**PROMPT**: Reproduce every record below exactly, without the pictures.

EXERCISE MATERIAL Start Marker

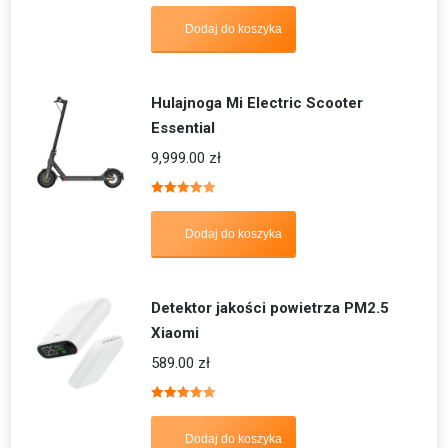
5.00
na 5
Dodaj do koszyka
Hulajnoga Mi Electric Scooter
Essential
9,999.00
zł
Oceniono
5.00
na 5
Dodaj do koszyka
Detektor jakości powietrza PM2.5
Xiaomi
589.00
zł
Oceniono
5.00
na 5
Dodaj do koszyka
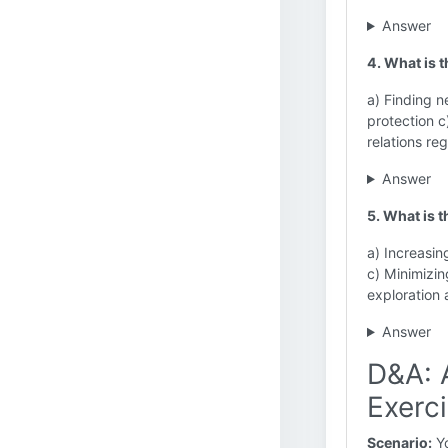
Answer
4. What is 
a) Finding n
protection c
relations reg
Answer
5. What is 
a) Increasin
c) Minimizin
exploration 
Answer
D&A: A
Exerc
Scenario:
Yo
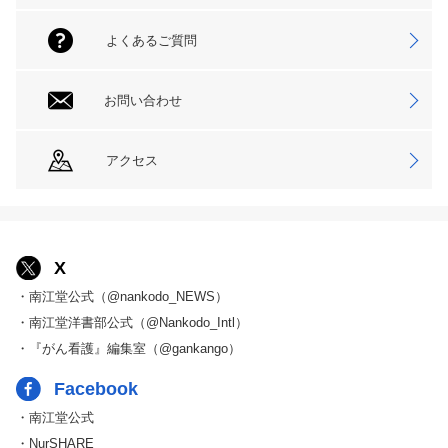
よくあるご質問
お問い合わせ
アクセス
X
・南江堂公式（@nankodo_NEWS）
・南江堂洋書部公式（@Nankodo_Intl）
・『がん看護』編集室（@gankango）
Facebook
・南江堂公式
・NurSHARE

EXERCISE MATERIAL End Marker

**TASK RESPONSE**:
5.00
na 5
Dodaj do koszyka
Hulajnoga Mi Electric Scooter
Essential
9,999.00
zł
Oceniono
5.00
na 5
Dodaj do koszyka
Detektor jakości powietrza PM2.5
Xiaomi
589.00
zł
Oceniono
5.00
na 5
Dodaj do koszyka
Answer
4. What is 
a) Finding n
protection c
relations reg
Answer
5. What is 
a) Increasin
c) Minimizin
exploration 
Answer
D&A: A
Exerc
Scenario:
Yo
よくあるご質問
お問い合わせ
アクセス
X
・南江堂公式（@nankodo_NEWS）
・南江堂洋書部公式（@Nankodo_Intl）
・『がん看護』編集室（@gankango）
Facebook
・南江堂公式
・NurSHARE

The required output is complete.